Summary: Some unicode chars shown incorrectly
Product: [Applications] konqueror Reporter: Juuso Alasuutari <juuso.alasuutari>
Component: generalAssignee: Konqueror Developers <konq-bugs>
Status: RESOLVED DUPLICATE    
Severity: normal CC: kdebugs
Priority: NOR    
Version: unspecified   
Target Milestone: ---   
Platform: Compiled Sources   
OS: Linux   
Latest Commit: Version Fixed In:
Sentry Crash Report:

Description Juuso Alasuutari 2006-03-05 20:05:11 UTC
Version:            (using KDE KDE 3.5.1)
Installed from:    Compiled From Sources
Compiler:          gcc 3.4.5 
OS:                Linux

Some unicode characters are not shown properly with Konqueror. These include (among others) the trademark character (&#8482), the euro character (&euro), and three dots character (&#8230).
The trademark char is shown as a square, euro as two horizontal lines (like a square missing its vertical lines), and three dots as "ΓΏ".
Other programs, like Kate and Konsole, show most chars properly. Of the three given examples, only the trademark char is still a square when sopy&pasted to Kate.

For font I use Bitstream Vera Sans both in Konqueror and system-wide. Encoding in Konqueror is set to Semi-Automatic. I have also tried at least utf8, iso 8859-1, and iso 8859-15, but that made no difference.
In Control Center, country is set to Finland and language to US English. Keyboard layout is Finland (fi) with variant "basic", keyboard model is generic 105-key.
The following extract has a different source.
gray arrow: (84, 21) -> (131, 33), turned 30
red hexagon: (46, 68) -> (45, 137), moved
My locale variables look like this:
LANG=fi_FI.utf8
LC_TIME=en_US.utf8
LC_MESSAGES=en_US.utf8
...and those locales do also exist.

To set up i18n in textmode (outside of X) I use kbd, and load settings with the following commands:
  loadkeymap fi-latin9
  setfont lat9u-16 -m 8859-15
  unicode_start

I use Source Mage GNU/Linux which is a source based distro. Compilation of kdebase is done normally, with these configure flags being used:
--prefix=/usr --sysconfdir=/etc --localstatedir=/var --mandir=/usr/share/man --infodir=/usr/share/info --disable-debug --disable-final --enable-dnotify --enable-new-ldflags --with-distribution --disable-dependency-tracking --with-arts --with-gl --with-shadow --with-pam=no --without-ldap --with-ssl --with-hal --with-kdm-xconsole --with-dpms --without-xdmcp --build=i686-pc-linux-gnu
Comment 1 Thiago Macieira 2006-03-06 16:32:06 UTC
Works fine here, using Bitstream Vera Sans.
Comment 2 Juuso Alasuutari 2006-04-04 23:38:54 UTC
This is a strange prob. It still persists, but there was a period of time after I filed this bug during which it didn't appear.
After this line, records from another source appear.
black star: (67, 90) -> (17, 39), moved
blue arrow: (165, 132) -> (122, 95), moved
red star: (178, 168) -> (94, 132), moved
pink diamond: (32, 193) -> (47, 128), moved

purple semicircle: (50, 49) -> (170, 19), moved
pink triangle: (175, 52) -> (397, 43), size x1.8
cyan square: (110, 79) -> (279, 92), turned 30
I've compiled the KDE packages quite a few times recently, and after one time Konqueror displayed most unicode characters correctly. Then, as magically as it had been cured, the "bug" again appeared after the next rebuild. (I'm a part-time developer of a source-based distro, so I compile a lot.)
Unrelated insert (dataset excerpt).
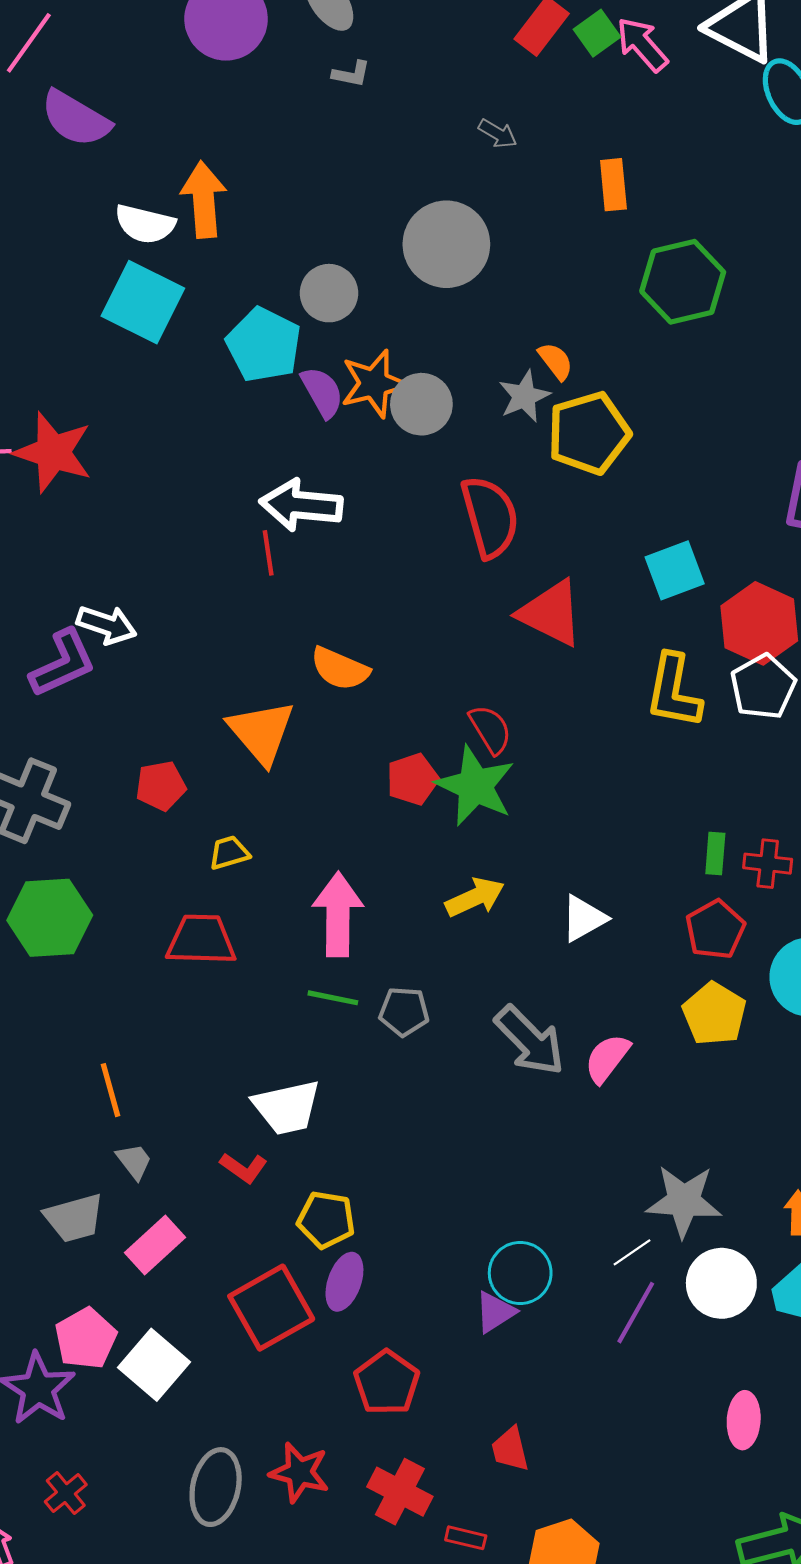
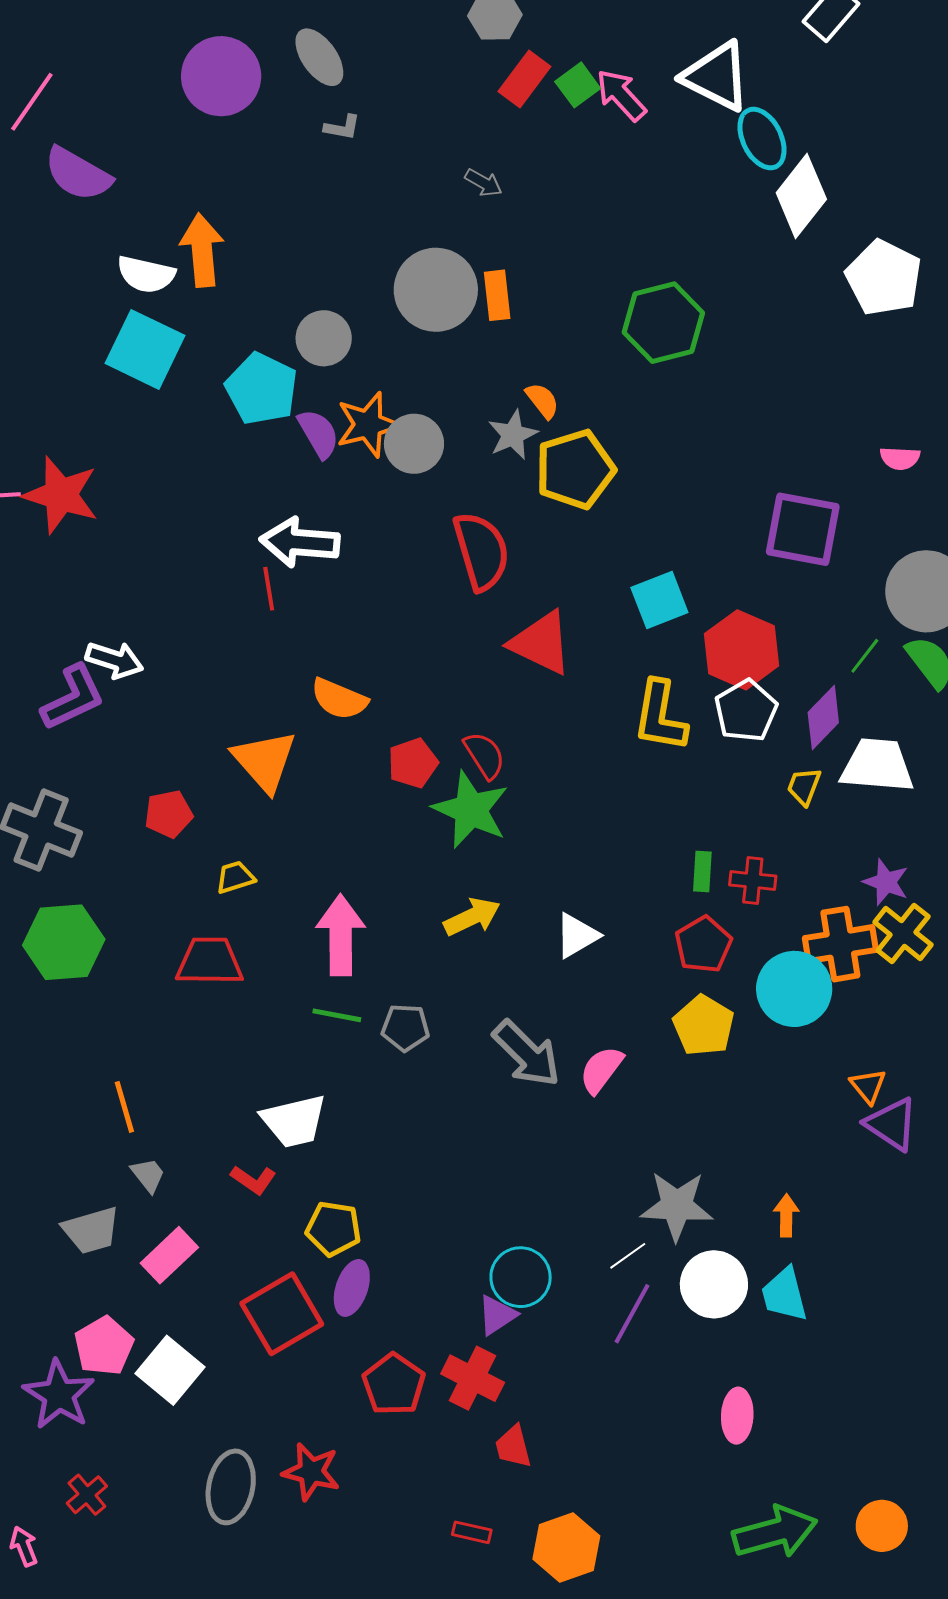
orange rectangle: (613, 185) -> (497, 295), moved
red pentagon: (413, 779) -> (413, 763), moved
red cross: (400, 1492) -> (473, 1378), moved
Most certainly this has to be related to my build environment. But that also means that a solution to this, is one is found, should possibly be taken into account and/or documented by the KDE team.

I'm trying to figure out what I need to change. Could system locale/font/unicode settings affect compilation? I have unicode support enabled in tty, where I also do KDE package building.
Comment 3 Timothy Stotts 2006-09-15 23:40:30 UTC
I have the same issue, regardless of default KDE or Konq. font.

LC_ALL=en_US.utf8.  Gentoo Linux.  KDE and Konq. 3.5.2 .
Default font is Times. Same default font renders correctly in all Gecko/GTK browsers.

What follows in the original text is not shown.